Syrian blogger Tariq Biasi was arrested in June 2007 by Syrian military intelligence for “undermining national sentiment” and “publishing false information.” His crime: a six-word comment he made on the site “I am a Muslim.” For this Biasi was sentenced to three years. We’ve heard of being paid by the word but this is ridiculous.

The expression “morality police” is a cliché in this country but a sad fact of life elsewhere. American freelance journalist Roxana Saberi, a native of Fargo and former Miss North Dakota, is being held incommunicado in Iran under a secret arrest order, though her father says the pretext was that she bought a bottle of wine. Secretary of State Hillary Clinton has registered an official protest and Tehran said she would be released “soon.”

But most women journalists in Iranian prisons can’t count on high level intervention. Four Iranian “cyber-feminists” recently appeared before a revolutionary tribunal for writing essays in the blog sites “Women’s City” and “Change for Equality.” They are charged with, among other things, “disrupting public opinion” which presumably is what blogging is all about. One of the activists, Maryam Hosseinkhah, wrote from her cell in Evin prison that she was “one of hundreds of women who for years are entangled in the tall walls of Evin and have no one to help.
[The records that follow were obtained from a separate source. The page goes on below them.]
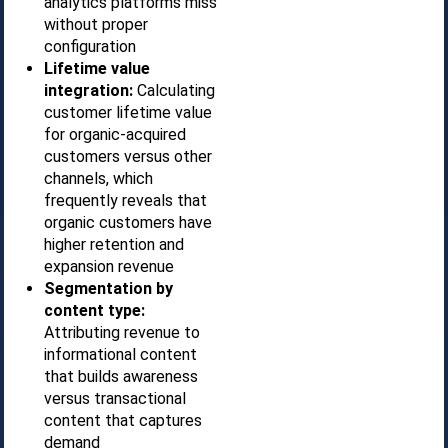
analytics platforms miss
without proper
configuration
Lifetime value
integration:
Calculating
customer lifetime value
for organic-acquired
customers versus other
channels, which
frequently reveals that
organic customers have
higher retention and
expansion revenue
Segmentation by
content type:
Attributing revenue to
informational content
that builds awareness
versus transactional
content that captures
demand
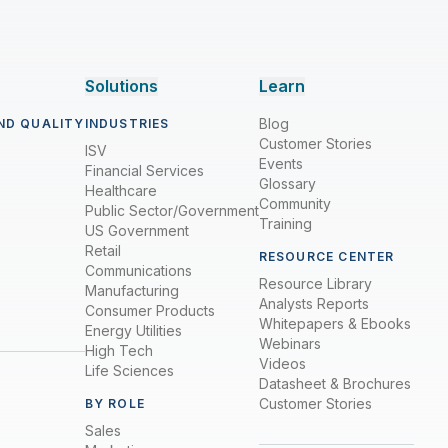
Solutions
Learn
Blog
ND QUALITY
INDUSTRIES
Customer Stories
ISV
Events
Financial Services
Glossary
Healthcare
Community
Public Sector/Government
Training
US Government
Retail
RESOURCE CENTER
Communications
Resource Library
Manufacturing
Analysts Reports
Consumer Products
Whitepapers & Ebooks
Energy Utilities
Webinars
High Tech
Videos
Life Sciences
Datasheet & Brochures
Customer Stories
BY ROLE
Sales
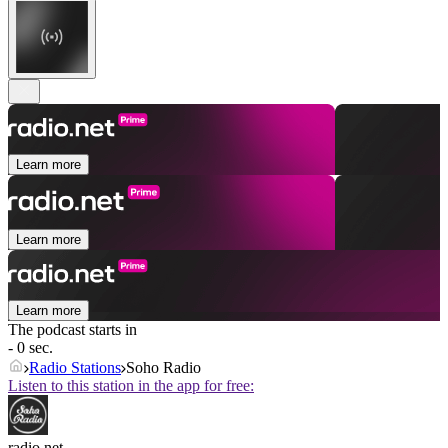
Learn more
Learn more
Learn more
The podcast starts in
- 0 sec.
Radio Stations
Soho Radio
Listen to this station in the app for free:
radio.net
Neither the law helps them, nor family, nor any one else. The true definition of helplessness can be learned here, in the eyes of these inmates.”

To Americans, the Internet is a critical source for information and a no-holds-barred arena of free expression. But as these and numerous other cases demonstrate, in some countries the Internet has become the front line in the struggle for liberty, the sole manifestation of free media in parts of the world in which newspapers exist only to serve as transmission belts for the propaganda of the ruling elite. These oppressive regimes respond by shutting down web sites, blocking Internet access, and imprisoning, torturing and sometimes killing bloggers. Iran is about to pass a law imposing capital punishment on blogs that promote “corruption, prostitution and apostasy,” ill-defined and highly elastic concepts that could place a death sentence on all of Iran’s voices for change. Armed with these powers, Tehran will no longer have to cover up murdering courageous Iranian bloggers with absurd tales of accidental death or suicide.